Müzakere masasına toplumdaki tüm sesleri getirmek için, müzakere öncesi özel bir seçim yapılıyor. Bir defalığına, müzakere sürecine özel olarak seçim barajı kaldırılıyor ve böylece toplumdaki tüm seslerin müzakere masasına gelmesi sağlanıyor. O’Donnell:
“Bir anlamda müzakere yapacak kişilerin seçilmesi için seçim yaptık. Eğer sadece ana partiler gelecek deseydik epey kutuplaşmış olacaktı ama biz tüm sesler barış sürecine girsin istedik, işçilerden kadınlara kadar. Kadın koalisyonuna pozitif ayrımcılık yapıldı. Seçimlerden çıkmamasına rağmen müzakere masasında 4 sandalye verildi. Tüm toplumu kesen bir masa oluşturuldu. Büyük partiler o kadar çok ses çıkarıyordu ki, daha çok ve farklı ses olsun istiyorduk. Kadın örgütleri de böyle dahil oldu.

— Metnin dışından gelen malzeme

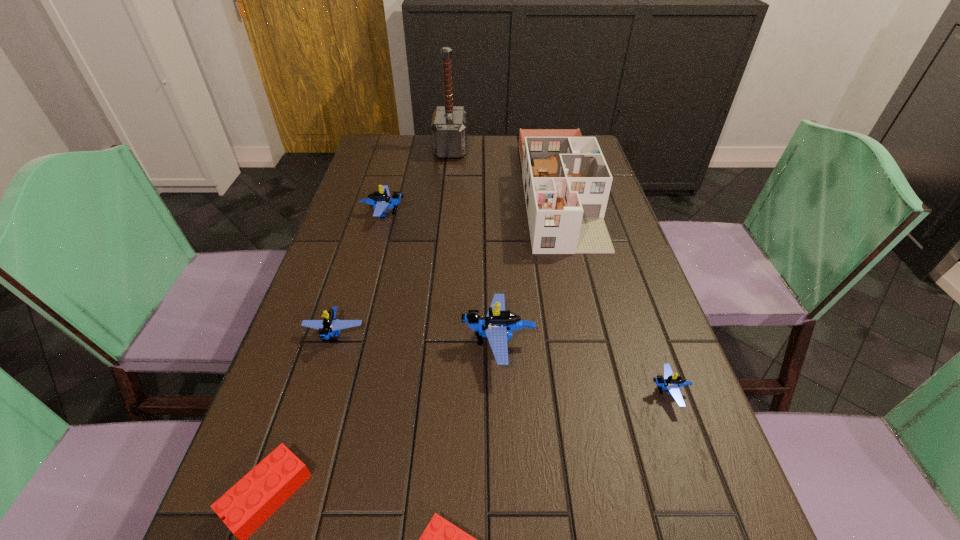 Find the location of a particular element. The width and height of the screenshot is (960, 540). brown hammer is located at coordinates (449, 123).

I want to click on the tallest object, so click(x=449, y=123).

At what (x,y) coordinates should I click in order to perform the action: click on dollhouse. Please return your answer as a coordinate pair (x, y). The width and height of the screenshot is (960, 540). Looking at the image, I should click on (566, 180).

Find the location of `the tallest Lego`. the tallest Lego is located at coordinates (497, 326).

The height and width of the screenshot is (540, 960). Identify the location of the third blue Lego from left to right. (497, 326).

What are the coordinates of `the second tallest Lego` in the screenshot? It's located at (381, 199).

Find the location of a particular element. The height and width of the screenshot is (540, 960). the farthest Lego is located at coordinates (381, 199).

Locate an element on the screen. The image size is (960, 540). the fifth tallest object is located at coordinates (329, 325).

Locate an element on the screen. The width and height of the screenshot is (960, 540). the third tallest Lego is located at coordinates [329, 325].

Locate an element on the screen. This screenshot has width=960, height=540. the fourth tallest Lego is located at coordinates (670, 382).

Hemşireler, doktor… vs. dahil oldu. Bir tür düşünce açıklığıydı aradığımız. Erkek egemen partiler ve sabit ideolojik pozisyondan gelen insanlardan ziyade bu tarz farklı sesler olsun istedik. Bu süreci çok kolaylaştırdı”.
Toplumun her kesim ve katmanından seslerin bir araya geldiği müzakere masasında hızlı ilerlemek çok kolay değildi. Tüm taraflar müzakereye davet edilmişti, masaya gelmeyi tek bir parti reddetmişti, DUP, Kuzeydeki en büyük Protestan Birlikçi parti. O masaya gelmese de müzakereler devam etti. Görüştüğümüz Glencree Barış ve Uzlaşma Merkezi’nin eski Başkanı Ian White bu durumu şöyle açıklıyor:
“Müzakere masası kapsayıcı olmalı. Bu çok önemli. Herkes odada olmak istemiyor olabilir ama hazır hissettiklerinde odada onlara yer olduğunu bilmeliler.”
Nitekim, hazır hissettiğinde masaya oturması için DUP’un yeri, masaya geleceği 2006 yılına kadar tutuldu.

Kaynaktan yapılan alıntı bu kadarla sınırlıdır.